Nach acht Jahren Verhandlungen hat Wirtschaftsminister Guy Parmelin am 16. September in Brasilien das Freihandelsabkommen mit den Mercosur-Staaten unterzeichnet.
SRF News: Welche Bedeutung hat das Freihandelsabkommen?
Guy Parmelin: Das ist sehr wichtig, es bringt Sicherheit und Diversifizierung. 180 Millionen Franken Zoll werden abgebaut. Für unsere Wirtschaft, besonders für unsere KMU, ist das angesichts der geopolitischen Situation – Protektionismus und internationale Lage – wichtig.
Mit Blick auf die USA: Inwiefern gewinnt das Abkommen mit den Mercosur-Staaten an Bedeutung?
Es bringt mehr Diversifizierung, Alternativen und Rechtssicherheit. Wir öffnen neue Märkte für unsere Wirtschaft und unsere KMU. Wir haben über acht Jahre verhandelt, es gab einige Regierungswechsel in Südamerika. Jetzt kommt der Abschluss des Freihandelsabkommens in einem guten Moment angesichts geopolitischer Machtdemonstrationen und Powerplay.
Kritik äussern vor allem die Bauern. Sie befürchten eine Zunahme von Fleischimporten – vor allem Rindfleisch und Geflügel: Was sagen Sie zu diesen Befürchtungen?
Das sind übertriebene Befürchtungen. Das sind kleine Kontingente, die das konsolidieren, was bereits heute schon existiert. Es handelt sich vor allem um Konzessionen im Pflanzenbau. Das wird die Landwirtschaft nicht in Gefahr bringen. Im Fall von Problemen haben wir eine Schutzklausel, die wir aktivieren könnten.
Zum Thema Nachhaltigkeit haben wir ein ganzes Kapitel verhandelt.
Die Grüne Partei droht mit einem Referendum: Welche Trümpfe haben Sie in der Hand, damit das Freihandelsabkommen nicht an einem Referendum scheitert?
Wir haben gute Argumente in Sachen Nachhaltigkeit, dazu haben wir ein ganzes Kapitel verhandelt. Darin ist enthalten, dass die indigene Bevölkerung einbezogen wird. Konkret ist darin festgehalten, dass wir uns gegen die Abholzung der Wälder einsetzen. Das ist wichtig für die Zukunft.
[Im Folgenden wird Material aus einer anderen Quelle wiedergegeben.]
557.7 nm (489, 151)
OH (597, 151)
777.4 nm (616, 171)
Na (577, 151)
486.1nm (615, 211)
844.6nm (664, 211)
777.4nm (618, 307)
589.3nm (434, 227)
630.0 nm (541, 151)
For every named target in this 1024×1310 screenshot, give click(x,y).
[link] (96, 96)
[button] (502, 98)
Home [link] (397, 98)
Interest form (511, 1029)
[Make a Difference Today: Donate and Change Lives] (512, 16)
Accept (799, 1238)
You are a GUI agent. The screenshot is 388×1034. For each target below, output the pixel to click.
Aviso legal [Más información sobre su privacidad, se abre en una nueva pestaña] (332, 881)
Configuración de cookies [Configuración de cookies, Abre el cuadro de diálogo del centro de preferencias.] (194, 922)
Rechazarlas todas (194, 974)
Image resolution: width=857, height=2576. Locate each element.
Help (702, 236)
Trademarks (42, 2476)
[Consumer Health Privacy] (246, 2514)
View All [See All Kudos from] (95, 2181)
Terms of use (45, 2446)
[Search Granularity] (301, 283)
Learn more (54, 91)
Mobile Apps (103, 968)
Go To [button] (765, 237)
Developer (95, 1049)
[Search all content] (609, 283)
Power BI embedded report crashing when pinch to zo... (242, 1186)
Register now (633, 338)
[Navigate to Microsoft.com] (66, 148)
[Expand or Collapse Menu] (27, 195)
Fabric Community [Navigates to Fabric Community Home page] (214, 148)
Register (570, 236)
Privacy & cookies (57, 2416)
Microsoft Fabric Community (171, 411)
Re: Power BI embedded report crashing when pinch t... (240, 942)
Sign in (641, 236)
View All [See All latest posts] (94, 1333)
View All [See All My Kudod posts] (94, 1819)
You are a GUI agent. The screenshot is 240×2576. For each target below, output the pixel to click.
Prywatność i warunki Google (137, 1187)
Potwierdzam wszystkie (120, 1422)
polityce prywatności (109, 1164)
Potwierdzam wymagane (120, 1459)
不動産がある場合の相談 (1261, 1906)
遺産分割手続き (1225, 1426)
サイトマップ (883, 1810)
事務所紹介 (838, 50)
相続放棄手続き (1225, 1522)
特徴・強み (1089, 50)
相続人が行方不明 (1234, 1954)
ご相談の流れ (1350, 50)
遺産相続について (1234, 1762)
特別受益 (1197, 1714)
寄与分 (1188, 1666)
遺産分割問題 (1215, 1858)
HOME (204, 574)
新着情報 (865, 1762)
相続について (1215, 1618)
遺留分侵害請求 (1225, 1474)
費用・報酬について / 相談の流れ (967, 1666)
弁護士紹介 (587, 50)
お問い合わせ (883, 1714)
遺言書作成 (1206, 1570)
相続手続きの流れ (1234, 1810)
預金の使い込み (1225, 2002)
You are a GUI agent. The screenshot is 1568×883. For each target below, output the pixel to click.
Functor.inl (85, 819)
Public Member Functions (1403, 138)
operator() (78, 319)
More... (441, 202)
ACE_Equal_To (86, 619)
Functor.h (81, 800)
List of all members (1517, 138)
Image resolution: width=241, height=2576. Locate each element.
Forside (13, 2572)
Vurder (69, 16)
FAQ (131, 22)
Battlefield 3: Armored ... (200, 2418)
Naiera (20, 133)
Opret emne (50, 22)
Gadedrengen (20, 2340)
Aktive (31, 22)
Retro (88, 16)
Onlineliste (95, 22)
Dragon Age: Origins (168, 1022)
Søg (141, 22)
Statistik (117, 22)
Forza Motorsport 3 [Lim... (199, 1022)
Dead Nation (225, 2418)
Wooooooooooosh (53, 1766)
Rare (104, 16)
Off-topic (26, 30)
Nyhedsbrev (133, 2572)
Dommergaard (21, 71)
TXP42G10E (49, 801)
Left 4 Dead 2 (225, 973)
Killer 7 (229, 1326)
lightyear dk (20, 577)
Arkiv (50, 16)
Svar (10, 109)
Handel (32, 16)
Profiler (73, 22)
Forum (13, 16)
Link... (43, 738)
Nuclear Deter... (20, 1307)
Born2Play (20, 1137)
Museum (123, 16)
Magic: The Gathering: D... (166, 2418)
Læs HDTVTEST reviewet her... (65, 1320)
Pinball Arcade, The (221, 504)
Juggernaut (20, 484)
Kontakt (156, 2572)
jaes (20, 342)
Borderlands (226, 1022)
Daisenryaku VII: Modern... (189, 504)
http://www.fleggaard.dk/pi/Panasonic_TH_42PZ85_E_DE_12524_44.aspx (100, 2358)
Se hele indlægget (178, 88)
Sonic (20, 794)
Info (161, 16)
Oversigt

Das Abkommen sieht Klauseln vor, die den Ländern verbieten, Normen zu schwächen, um mehr Handel treiben zu können.
Mit den USA sind Zölle in der Höhe von 39 Prozent gegenüber der Schweiz in Kraft. Welches Update haben Sie für uns?
Wir stehen weiterhin in Diskussion mit den USA. Mehr kann ich nicht sagen.
Die Schweiz als kleine exportorientierte Volkswirtschaft – wenn Sie auf alle Handelsbeziehungen schauen: Wie ist die Schweiz heute aufgestellt?
Wir sind gut vernetzt. Wir verfügen über mehr als 30 Freihandelsabkommen. Das Freihandelsabkommen mit Indien tritt am 1. Oktober in Kraft. Mit Mercosur, mit Malaysia und Thailand sind wir auf gutem Weg. Aktuell modernisieren wir die Freihandelsabkommen mit China und Grossbritannien. Wir haben Zeichen von Mexiko, Kanada und Südafrika, dass sie interessiert sind, Verhandlungen aufzunehmen.
Sie finden also, die Schweiz ist an einem guten Punkt in ihren Handelsbeziehungen?
Ja, natürlich. Das bedeutet aber auch viel Arbeit: Wir sind ständig gefordert, gute Ideen einzubringen. Das Wichtigste für uns ist, unserer Wirtschaft mehr Diversifizierung zu ermöglichen. Mit Protektionismus und der aktuellen geopolitischen Situation wird das immer schwieriger. Wir dürfen nicht vergessen: Die EU steht vor der Unterzeichnung eines Freihandelsabkommens mit den Mercosur-Staaten. Sobald das geschehen ist, kann das Abkommen angewendet werden: Das würde heissen, dass die EU im Handel mit den Mercosur-Staaten gegenüber der Schweiz einen Vorteil von 30 bis 35 Prozent Differenz bei den Zöllen hätte. Für unsere Wirtschaft wäre das untragbar.
Das Interview führte Matthias Pfander.